Some people who have put their homes on the market this year have raised their asking price to attract more buyers. Agents say that the rise in demand and confidence has caused property prices to rise. New figures out show that in eight out of ten regions in England and Wales average asking prices actually went up in February compared to January sales and in some of these areas the price rises was as much as 7%. The only area that saw a drop in house prices was the East and West Midlands. Prices here fell by 0.1% and 1.4% respectively.
Does this signal the end of the property slump or are we being too optimistic. London, the Southeast and East Anglia have every reason to be optimistic, average monthly asking prices here increased 4.2%, 5.2% and 5.3% respective from January to February this year. These statistics area a result of low stock levels along with a strong demand at the moment which is causing prices to be pushed up. When there are smaller numbers of houses on the open market for buyers to compare to prices always go up.
London and the South East always have house prices increasing but the North, Northwest and Yorkshire and Humberside are harder to explain. Their house prices were 5.4%, 3.7% and 6.7% respectively. Agents here feel that the traditional slow period over Christmas explains it along with agents competing for houses on their lists, they set higher valuations which leads to people go for more optimistic prices for their homes. Some see this as a sign of an upturn in the property market whilst others are more cautious. Specific property hot spots will always sell well; prices are determined by what type of property you live in along with the wealth of your surrounding neighbours. Their wealth equates to not being forced to sell and undercut their house price and this has a knock-on effect.
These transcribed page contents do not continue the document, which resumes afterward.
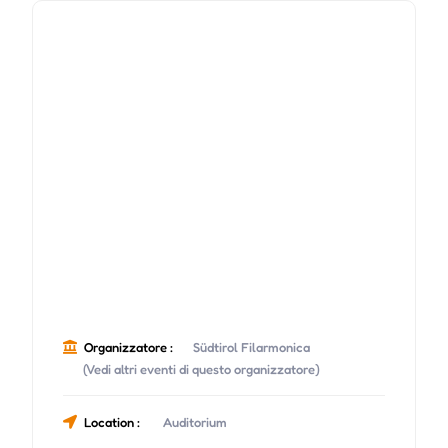
Organizzatore :
Südtirol Filarmonica
(Vedi altri eventi di questo organizzatore)
Location :
Auditorium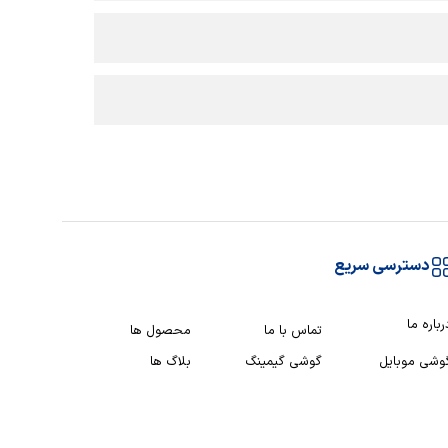
دسترسی سریع
رباره ما
تماس با ما
محصول ها
وشی موبایل
گوشی گیمینگ
بلاگ ها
However you may find big variations between properties just a few miles apart. Take for example Bolton on the outskirts of Manchester. The area has been hit with a lot of repossessions and therefore house prices in the region are falling. Just a few miles way is the area of Fulwood, a more upmarket area which allows homeowners here the opportunity to trade up because they have equity in their homes which causes house prices to rise.
Agents are advising vendors to get a move on and sell their property now if they are considering selling their home. Once spring has arrived there will be a lot more properties on the market so buyers have more of a choice. Unless you have an exceptionally pretty garden or you are waiting for your garden to bloom to hide some monstrosity behind the garden wall the warning is not to wait. Those people who have already taken the plunge and put their house on the market at the beginning of the year have already seen success.
There are those who are less optimistic about the housing market. Economists are still claiming that the lack of mortgages and the public sector cuts which will soon be affecting thousands or even millions of people could lead to house prices falling in the next two years. Some predict that house prices could fall by as much as 20%. This does go against expert opinion though; experts are predicting a drop in house prices but only a small one. Facts remain that 40% of sellers fail to find a buyer, in January 121,635 homes came onto the market which was an increase of 35% compared to January 2010. This equates to a overhang of available properties on the market and a push downward in prices. Always remember that people can put their property price but that does not mean that they will actually achieve that price when they sell. Areas such East Anglia and the Southwest have the high property prices also stay on the market longer. Make the most of your house and you will always be in a better position to sell. Do any odd jobs that need doing and you stand a better chance of a sale.